De beroepsgrond faalt.

15. [appellant] en anderen stellen dat de berekeningen voor de maximale geluidniveaus voor een aantal immissiepunten ten onrechte worden afgerond op hele getallen. Volgens hen zijn de berekeningen daarom niet controleerbaar, terwijl de problemen ter plaatse van de woningen van derden het gevolg van de maximale geluidniveaus zijn.

15.1. In het deskundigenbericht is uiteengezet op welke wijze de afronding van tussenresultaten en beoordelingsgrootheden plaatsvindt. Geconcludeerd wordt dat de afronding in het akoestisch rapport op juiste wijze heeft plaatsvonden. Daarnaast wordt in het deskundigenbericht gesteld dat het model dat is gebruikt voor de maximale geluidniveaus voldoende inzichtelijk is. [appellant] en anderen hebben deze standpunten niet weerlegd, zodat de Afdeling geen aanleiding ziet voor het oordeel dat het akoestisch rapport in zoverre onjuist is.

De beroepsgrond faalt.

16. [appellant] en anderen voeren aan dat in de geluidberekeningen ten onrechte geen straffactor voor het tonale geluid van de achteruitrijdsignalering is toegepast. Zij stellen dat vergunningvoorschrift 6.7 slechts bepaalt dat de achteruitrijdsignalering van de shovel wordt vervangen, maar dat het akoestisch rapport tevens uitgaat van vervanging van de achteruitrijdsignalering van de kraan en de terreinwagen. Voorts stellen [appellant] en anderen dat is miskend dat de vrachtwagens die containers halen en brengen een tonale achteruitrijdsignalering zullen hebben, zodat daarmee ten onrechte geen rekening is gehouden.

16.1. In paragraaf 2.2 van het akoestisch rapport staat dat de tonale achteruitrijdsignalering op de shovel, de kraan en de terreinwagen wordt vervangen door een achteruitrijdsignalering die een breedbandige ruis maakt bij het achteruitrijden. Dit rapport maakt deel uit van de bij het bestreden besluit verleende vergunning. Ingevolge vergunningvoorschrift 6.7 dient de akoestische achteruitrijdsignalering van de shovel binnen drie maanden na het in werking treden van de vergunning te zijn vervangen. Anders dan voor de shovel is voor de vervanging van de achteruitrijdsignalering van de kraan en de terreinwagen geen termijn gesteld, zodat hieraan moet worden voldaan zodra de vergunning in werking is getreden.
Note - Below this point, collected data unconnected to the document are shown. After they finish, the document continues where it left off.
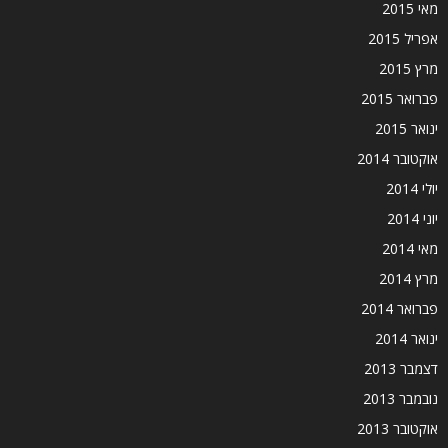
מאי 2015
אפריל 2015
מרץ 2015
פברואר 2015
ינואר 2015
אוקטובר 2014
יולי 2014
יוני 2014
מאי 2014
מרץ 2014
פברואר 2014
ינואר 2014
דצמבר 2013
נובמבר 2013
אוקטובר 2013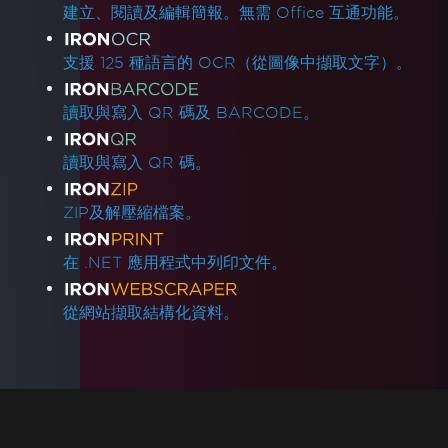
建立、閱讀及編輯簡報。無需 Office 互通功能。
支援 125 種語言的 OCR（從圖像中擷取文字）。
讀取與寫入 QR 碼及 BARCODE。
讀取與寫入 QR 碼。
ZIP及解壓縮檔案。
在 .NET 應用程式中列印文件。
從網站擷取結構化資料。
Volgens het deskundigenbericht heeft vergunninghoudster tijdens het locatiebezoek te kennen gegeven dat de achteruitrijdsignalering van de kraan en de terreinwagen reeds is vervangen. Dit heeft vergunninghoudster in haar zienswijze op het deskundigenbericht bevestigd.

16.2. Ingevolge vergunningvoorschrift 6.4 moet het meten en berekenen van geluidsniveaus en het beoordelen van meetresultaten plaatsvinden overeenkomstig de Handleiding meten en rekenen industrielawaai 1999 (hierna: de Handleiding). Uit de Handleiding volgt dat in geval van geluid met een tonaal karakter op het gemeten of berekende langtijdgemiddeld deelgeluidsniveau vanwege de gehele inrichting een toeslag van 5 dB in rekening dient te worden gebracht. Als criterium geldt dat het tonale karakter van het geluid duidelijk hoorbaar is op het beoordelingspunt. Indien het tonale geluid niet continu optreedt, wordt de correctiefactor toegepast voor dat deel van de tijd dat er tonaal geluid is.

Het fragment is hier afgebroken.